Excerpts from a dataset
Segment Open

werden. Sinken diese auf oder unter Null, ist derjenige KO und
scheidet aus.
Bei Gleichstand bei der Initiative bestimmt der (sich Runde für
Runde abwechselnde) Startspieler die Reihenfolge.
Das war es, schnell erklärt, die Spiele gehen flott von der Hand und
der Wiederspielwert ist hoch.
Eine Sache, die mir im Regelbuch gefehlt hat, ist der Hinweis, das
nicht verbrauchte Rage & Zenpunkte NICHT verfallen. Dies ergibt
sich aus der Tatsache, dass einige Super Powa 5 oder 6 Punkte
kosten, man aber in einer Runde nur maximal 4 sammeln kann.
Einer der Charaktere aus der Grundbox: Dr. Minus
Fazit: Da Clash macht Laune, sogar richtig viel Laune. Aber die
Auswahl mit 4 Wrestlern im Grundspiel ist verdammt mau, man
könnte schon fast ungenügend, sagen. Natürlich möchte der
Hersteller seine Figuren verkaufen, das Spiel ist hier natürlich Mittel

Segment Closed
Segment Open

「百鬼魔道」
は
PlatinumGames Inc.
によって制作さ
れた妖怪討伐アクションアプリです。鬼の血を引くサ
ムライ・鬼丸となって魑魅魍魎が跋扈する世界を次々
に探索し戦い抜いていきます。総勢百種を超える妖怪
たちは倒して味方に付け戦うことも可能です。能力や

Segment Closed

What you have to do: With the line that has "nicht verbrauchte Rage" as the first and the line that has "Hersteller seine Figuren" as the last, repeat exactly that run of lines above and no more.

Solution for this exercise:
nicht verbrauchte Rage & Zenpunkte NICHT verfallen. Dies ergibt
sich aus der Tatsache, dass einige Super Powa 5 oder 6 Punkte
kosten, man aber in einer Runde nur maximal 4 sammeln kann.
Einer der Charaktere aus der Grundbox: Dr. Minus
Fazit: Da Clash macht Laune, sogar richtig viel Laune. Aber die
Auswahl mit 4 Wrestlern im Grundspiel ist verdammt mau, man
könnte schon fast ungenügend, sagen. Natürlich möchte der
Hersteller seine Figuren verkaufen, das Spiel ist hier natürlich Mittel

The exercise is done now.